The white rings designate casualties and the turned stand in the horse grenadier formation indicates disorder which really makes a mess of your plans. Command is very much like Rick Priestly's Warmaster, which should be no surprise since he wrote Black Powder as well. Depending on how good your general is, double or even triple moves are possible. However, so are nasty "blunders."

Dragoons vs. dragoons
So the Cossacks ran away, and the Horse Guards eventually fell back again due to a blundered roll in an attempt to rally them (and remove casualties.) (Casualties in Black Powder are more of an indicator of morale than actual losses in the unit.) The infantry kept coming up with all but the reserves on the board. We agreed that the reserves could not be deployed until one brigade broke and ran. Cannon began to fire with some small effect due to long range. Then the dreaded curfew hit. My son had fencing practise this evening and we had to leave.
For the Seven Years War, Black Powder seems to work fine. It is quite playable and has a great feel for the period. Rules where casualties are not removed are not everyone's cup of tea, but I think it works well for this set of rules.
It was really good to play SYW gaming again. In retrospect, I think I should've put the Cossacks in the front line rather than behind the horse grenadiers. One thing I can't get around is the poor quality of the Russian generals. This is historical for this period; many of the Russian officer corps were known for their laziness and their lack of thought, independent or other-wise. We'll no matter what, I'm looking forward to our next outing with Der Alte Fritz, von Brown, and the boys. We'll also need more time.

The horse grenadiers take on a regiment of dragoons who were recently promoted to Prussian!

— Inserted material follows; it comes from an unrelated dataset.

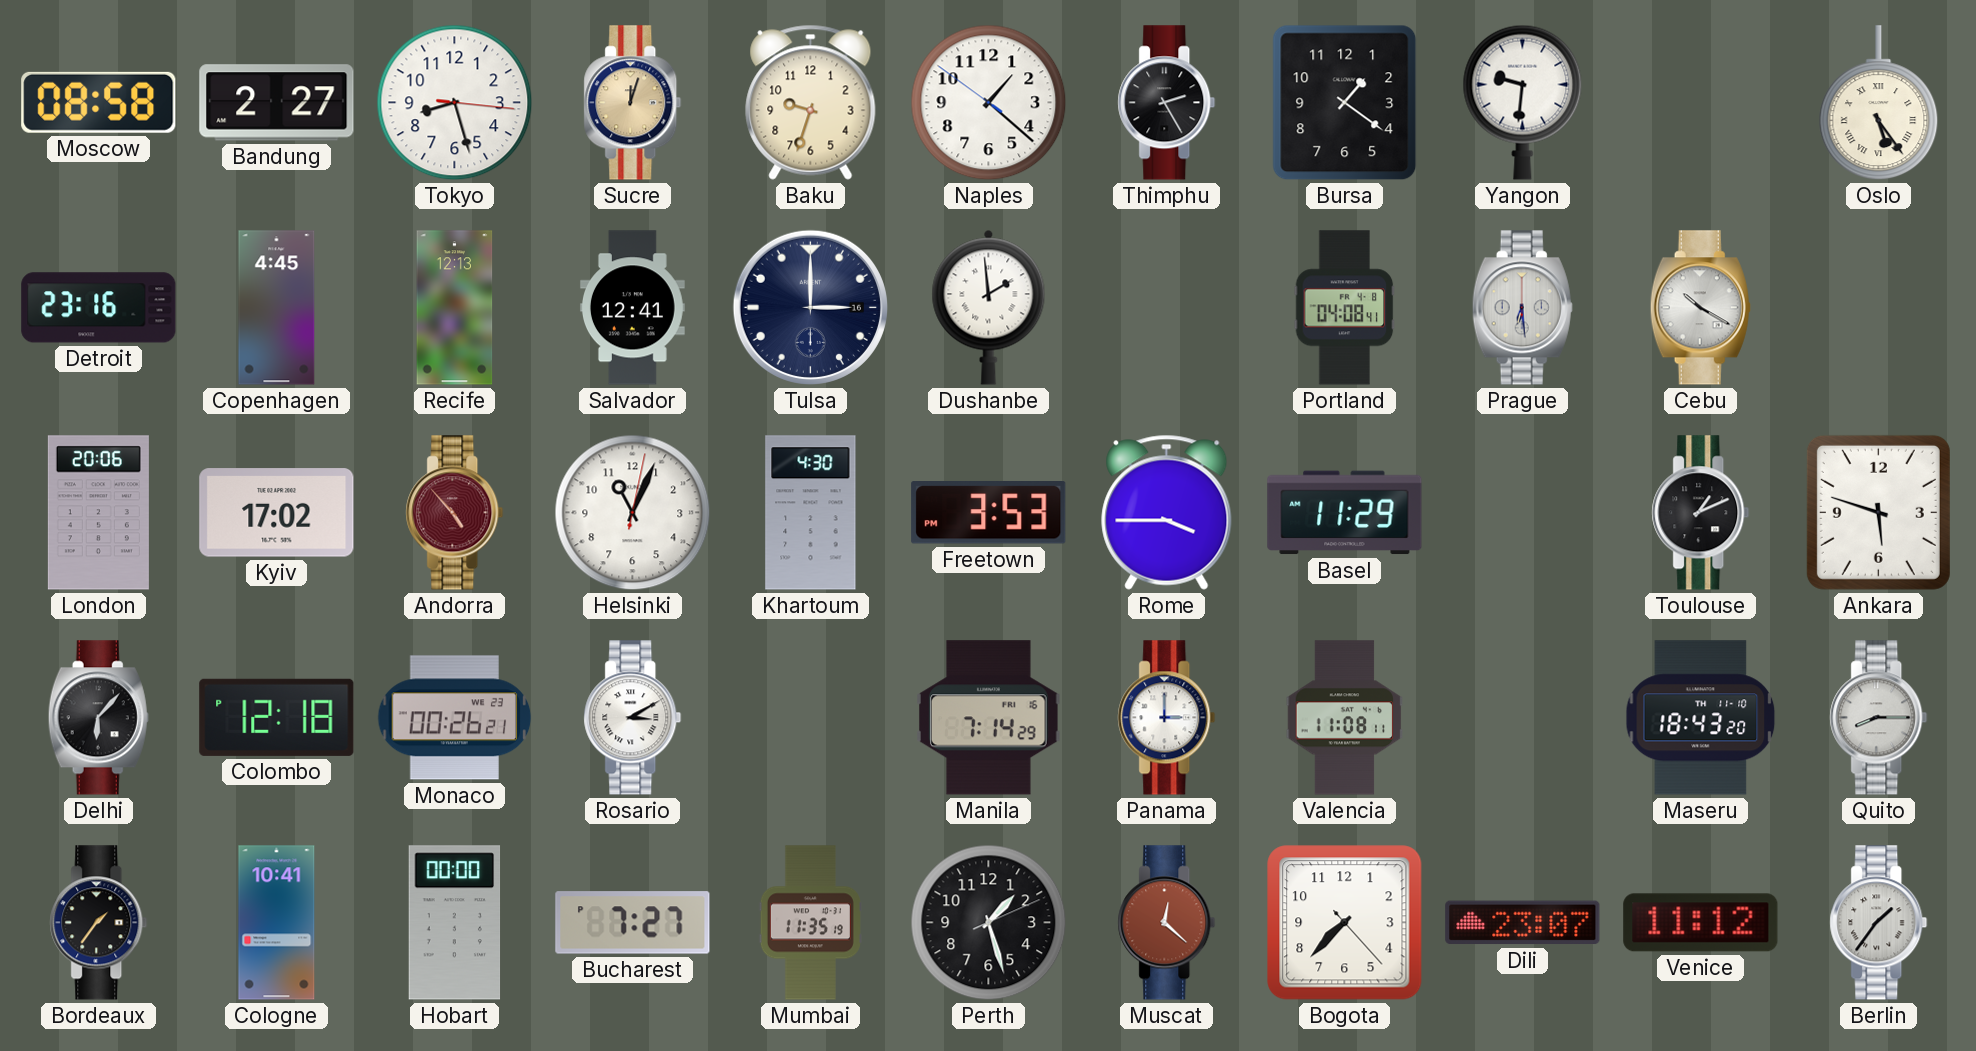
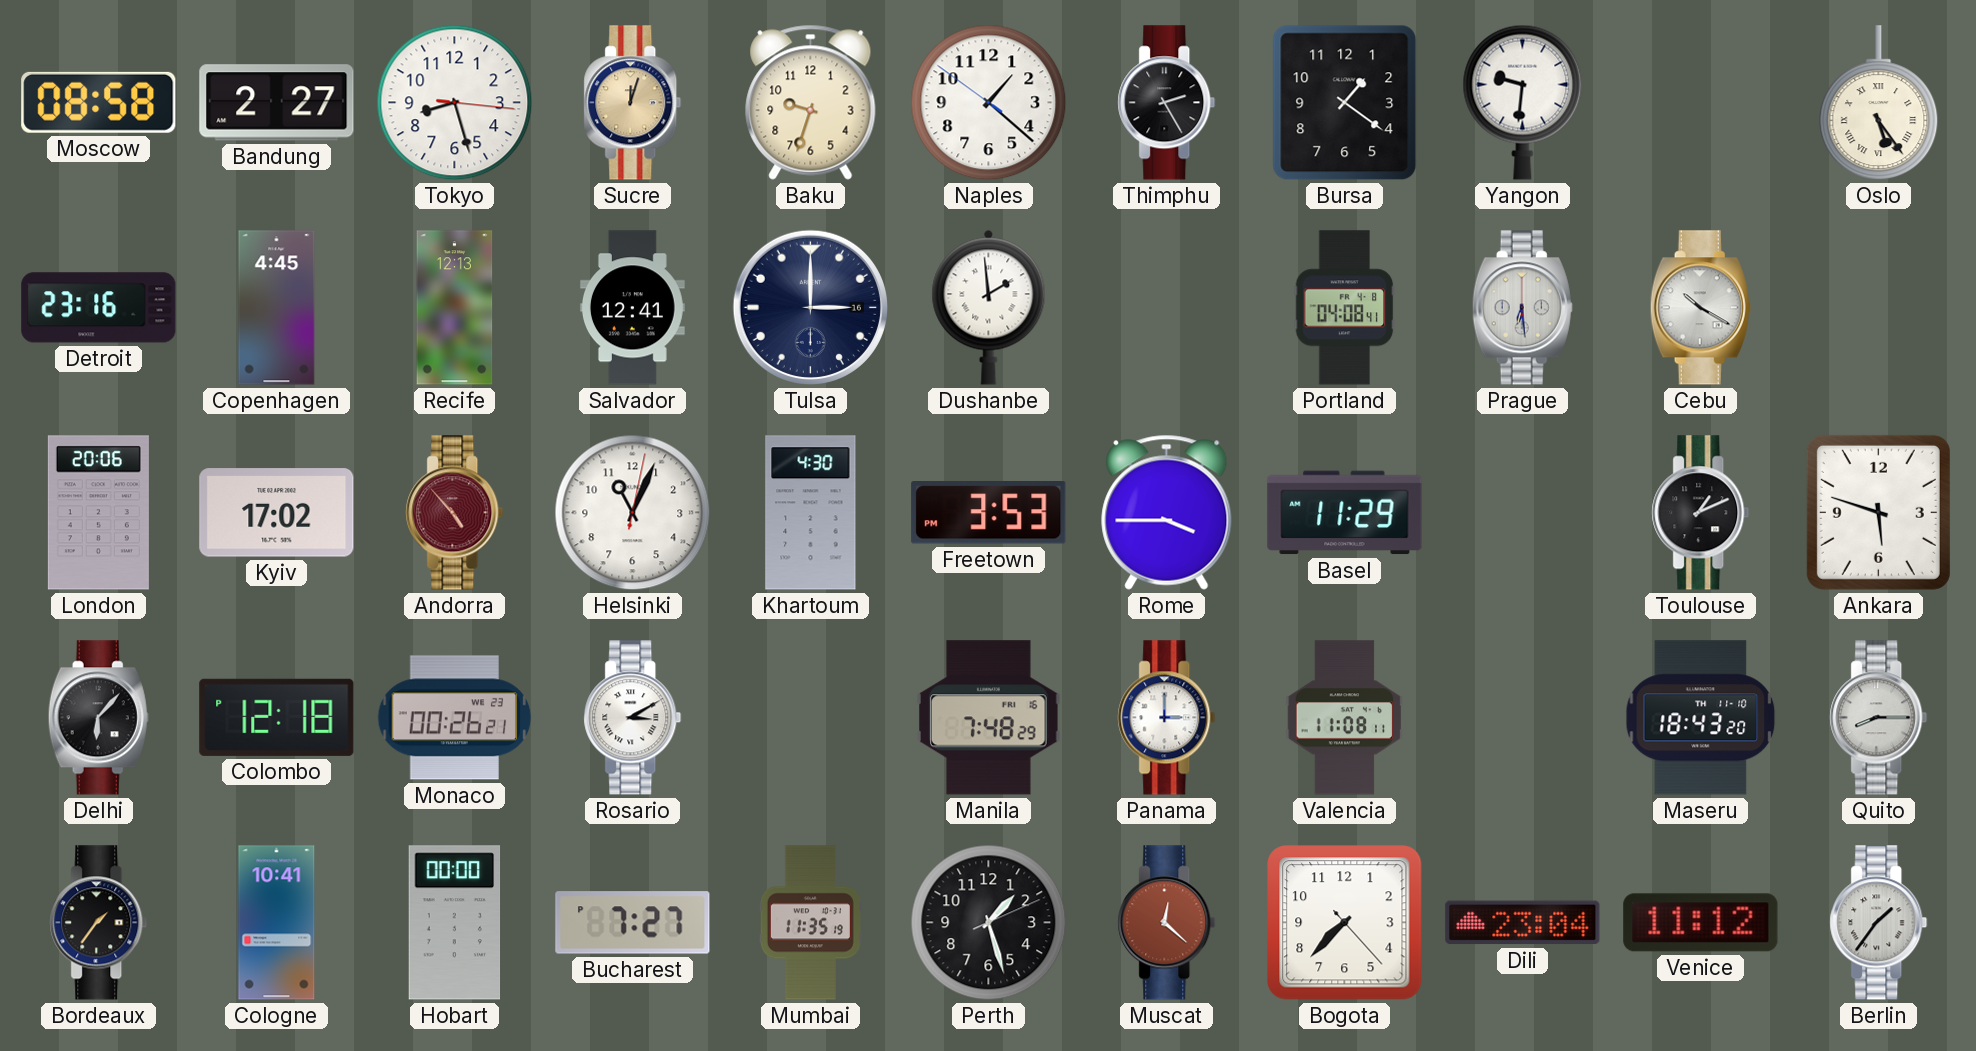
Manila: 7:14 -> 7:48
Dili: 23:07 -> 23:04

Actually of all the Russian cavalry, the plain old vanilla dragoons acquitted themselves the best. The Cossacks ran off (no big surprise), the Horse Guards panicked and fell back due to a blunder, and the horse grenadiers got knocked around far more than the dragoons who took a good deal of punishment but stood their ground!

The better-generaled Russian infantry brigade in their sleeved waistcoats. In this period, the Russian infantry often left their green coats in the baggage and fought in their red waistcoats

Andy advances his brigade of fusiliers in support of the cavalry.

Another view of the waistcoat crew. The Horse Guards have fallen back through them and the horse grenadiers are in trouble in the distance. It's also been raining dice.

The Prussian advance continues.

Der Alte Fritz's Brummer - the Prussian artillery

The far right brigade FINALLY reached the hill and unlimbered their artillery. I'm unjustly proud of my hand-painted flags. The Archangel Regiment with their red-brown gaiters is in the forefront.

Andy's trailing brigade.
One regiment is of "hat-men", regular line infantry in tricorn hats rather than fusiliers in their low mitre caps.
A late photo from Andy - a great overview of the field from the Prussian side

Another from Andy - Looking down the road from the village

I'm getting to like Black Powder more and more. I'm hoping to use it for ACW in particular. I want to thank Cecil and Tim at The Games Chamber for allowing us to use their table space this afternoon. And we were out in time for this evening's game league play!


  1. It is a fun set of rules isn't it?
    I use ~12 figure infantry and ~6 figure cavalry as my 'standard' sized units.
    I really like the flexible basing, and not counting figures so you can use up odd figures or field a battalion that is short one or two and not worry.

    1. It certainly is, James. I'm sold on them. I'm not quite ready to convert all my Napoleonics from "Shako" to "Black Powder" but I can strap 3 of those small units together to play.

  2. Looks great. Good battle report.